__EXERCISE__
Each entry should be set down exactly as written, except for any picture it holds.

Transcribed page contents
-- Opening Marker --
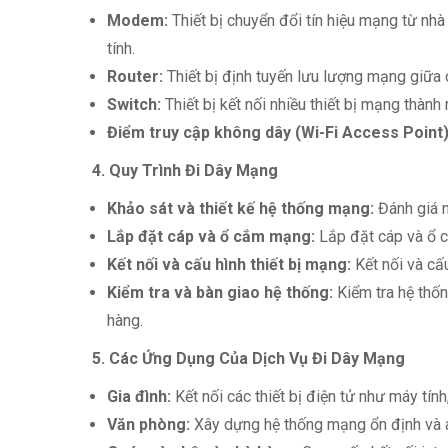
Modem:
Thiết bị chuyển đổi tín hiệu mạng từ nhà
tính.
Router:
Thiết bị định tuyến lưu lượng mạng giữa c
Switch:
Thiết bị kết nối nhiều thiết bị mạng thàn
Điểm truy cập không dây (Wi-Fi Access Point)
4. Quy Trình Đi Dây Mạng
Khảo sát và thiết kế hệ thống mạng:
Đánh giá n
Lắp đặt cáp và ổ cắm mạng:
Lắp đặt cáp và ổ c
Kết nối và cấu hình thiết bị mạng:
Kết nối và cấ
Kiểm tra và bàn giao hệ thống:
Kiểm tra hệ thố
hàng.
5. Các Ứng Dụng Của Dịch Vụ Đi Dây Mạng
Gia đình:
Kết nối các thiết bị điện tử như máy tí
Văn phòng:
Xây dựng hệ thống mạng ổn định và an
-- Closing Marker --
__RESULT FOR THIS EXERCISE__
Modem:
Thiết bị chuyển đổi tín hiệu mạng từ nhà
tính.
Router:
Thiết bị định tuyến lưu lượng mạng giữa c
Switch:
Thiết bị kết nối nhiều thiết bị mạng thàn
Điểm truy cập không dây (Wi-Fi Access Point)
4. Quy Trình Đi Dây Mạng
Khảo sát và thiết kế hệ thống mạng:
Đánh giá n
Lắp đặt cáp và ổ cắm mạng:
Lắp đặt cáp và ổ c
Kết nối và cấu hình thiết bị mạng:
Kết nối và cấ
Kiểm tra và bàn giao hệ thống:
Kiểm tra hệ thố
hàng.
5. Các Ứng Dụng Của Dịch Vụ Đi Dây Mạng
Gia đình:
Kết nối các thiết bị điện tử như máy tí
Văn phòng:
Xây dựng hệ thống mạng ổn định và an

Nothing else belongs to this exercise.